I am sending from melbourne Australia, our desnity is about 16 persons
per hectare, and only rising slowly. our cities are much more
american-style 'tract' housing by character, with planning
stilldominanted by cluster and linear culde-sacs for all byt very
recent communities. Schools are integrated intoplanning processe but
public transport is still vey bus and oil (somegas) dependent. these
could be readily substituted with electric buses , but our electricity
remains substantialy brown coal fired with very hifghg carbon
footprints. we have some 'walking" buses whereby communities per
parents guardians etc are encouraged to walk with primary school
students to encourage both health, community and learning of road
safety.
Imy past i (I schooled in the 1960's and 70's) i waalong with 3
brothers to alocal primary (600m) and walked 1.5km then trained 3km
then walked another 500m to get to hiugh school and a similar return
journey. That was before car ownership became the dominant mode.

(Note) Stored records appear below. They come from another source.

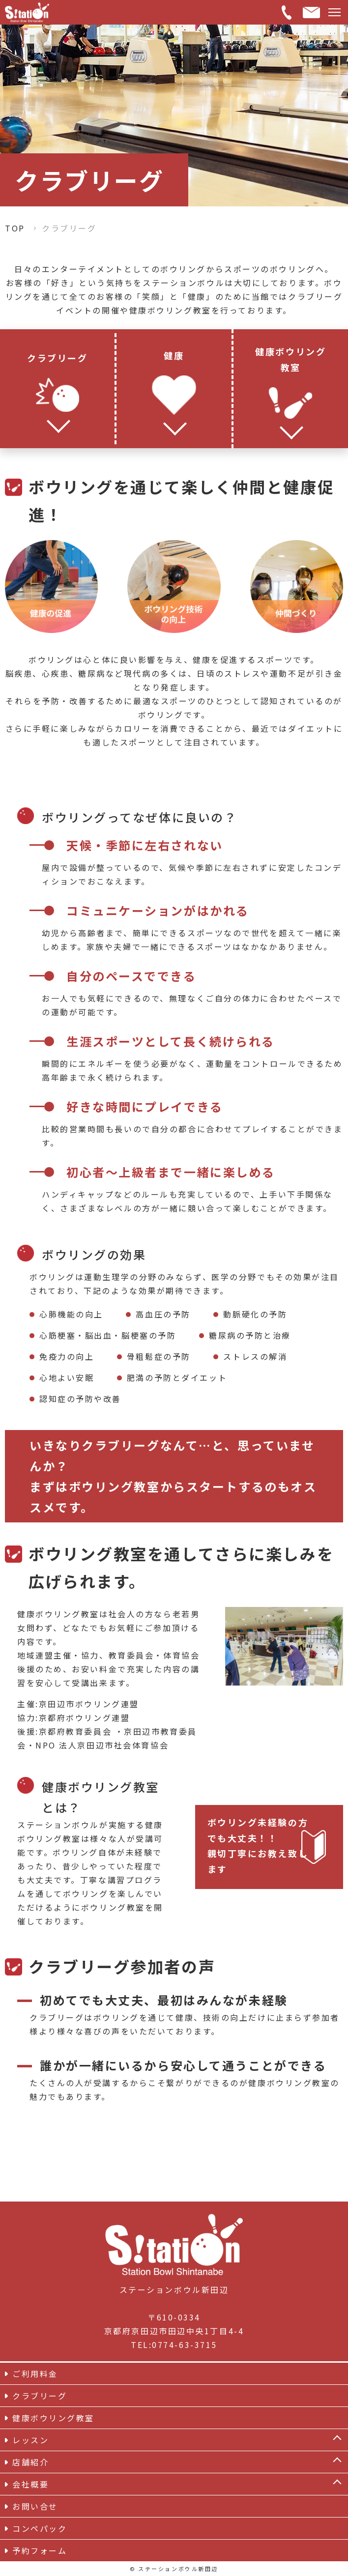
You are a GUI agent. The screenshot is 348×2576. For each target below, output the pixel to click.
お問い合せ (35, 2506)
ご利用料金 (35, 2373)
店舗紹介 (30, 2462)
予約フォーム (39, 2550)
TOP (15, 228)
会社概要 (30, 2484)
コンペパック (39, 2528)
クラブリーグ (39, 2396)
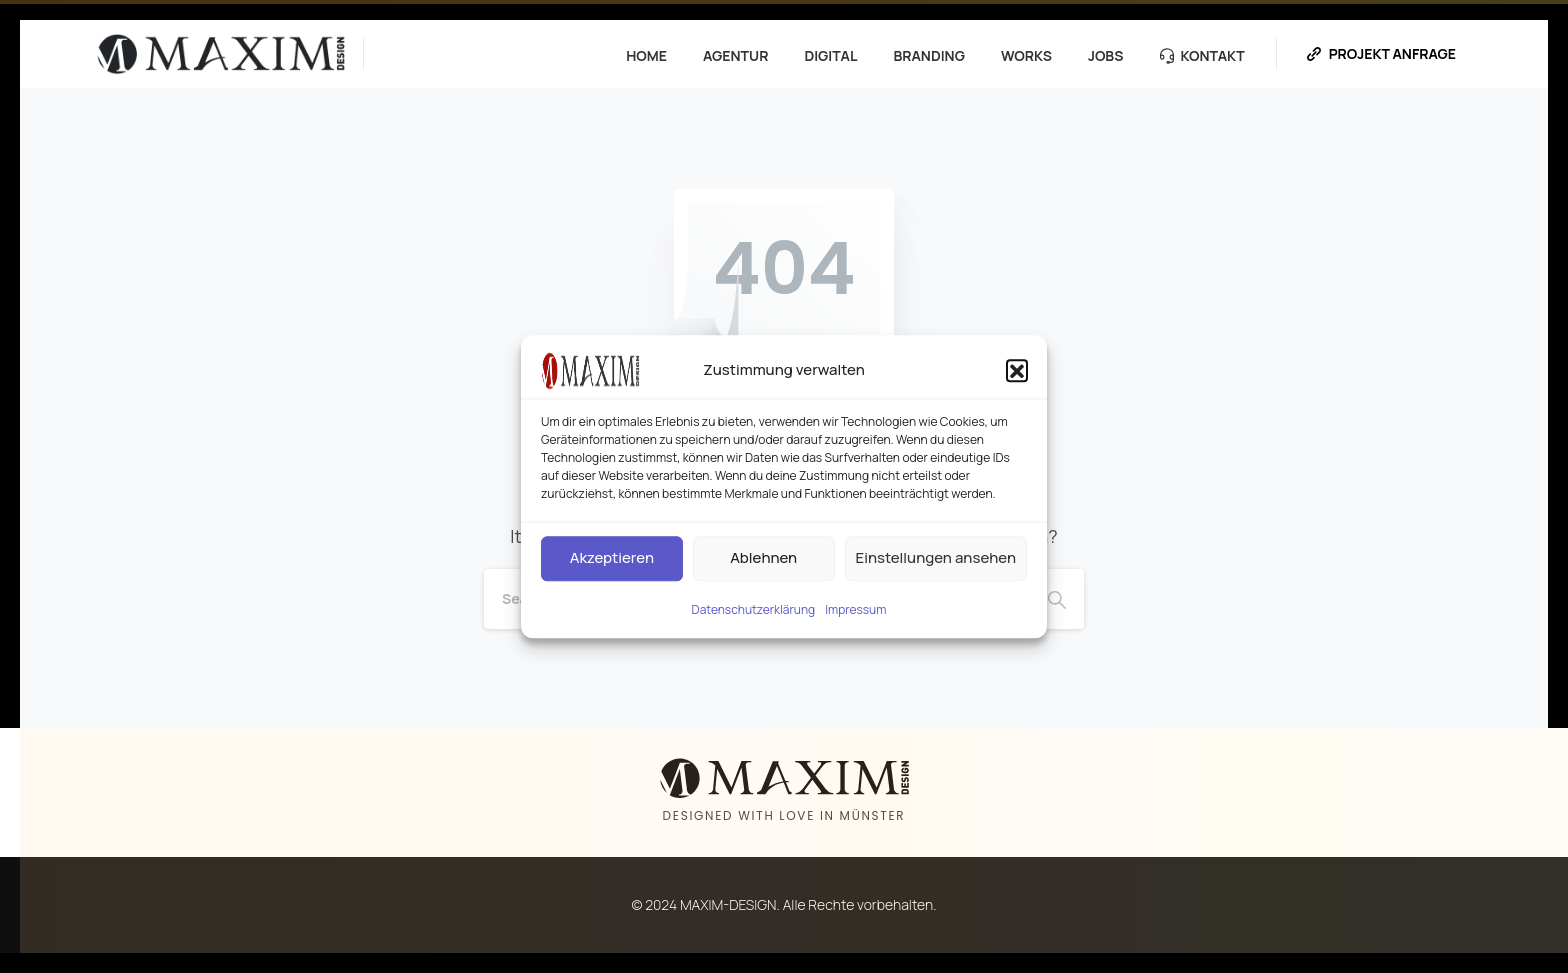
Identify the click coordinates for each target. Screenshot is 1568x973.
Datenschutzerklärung (754, 609)
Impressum (855, 609)
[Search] (1057, 599)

present public transport patronage here is only climbing slowly and is
much affected by zone pricing and very strong influence of road and
road transport lobby.

I would add other institutions into the mix (I teach at a TAFE (sort
of polytechnical) and some (& staff) students travel upwards of 40km
by train (1 way ) or commute by car up to 120 km (1 way only !!) 3 or
4 times weekly. An added problem is special schools for intellectually
or emotionally or otherwise special needs/ challenged children.
in addition the suburban trainetwrok acts a defacto social and soft
drug corridor, which combined with mobile phone and ineternet
technology in a wealthy society makes for very difficult problems to
eradicate. Students are often tired (or "stoned" or worse)
Cycle paths are still ajoke here and getting grade separation seems
intractable to our brand of cowardly politicians. I have seen it dealt
with admirably (firsthand) in Vancouver BC and Munich so feel here
'twill only change with stronger communities (aka Jenks & Dempsey
"Future Forms and Design for Sustainable Cities").Peter Newman , now
at Murdoch University has been highlighting aspects of this since he
first got 'gren ' politized as councillor at Fremantle WA in the early
1980's. Sensitive Density and Community development are needed to
avoid ending up with gated communities and gross urban fear.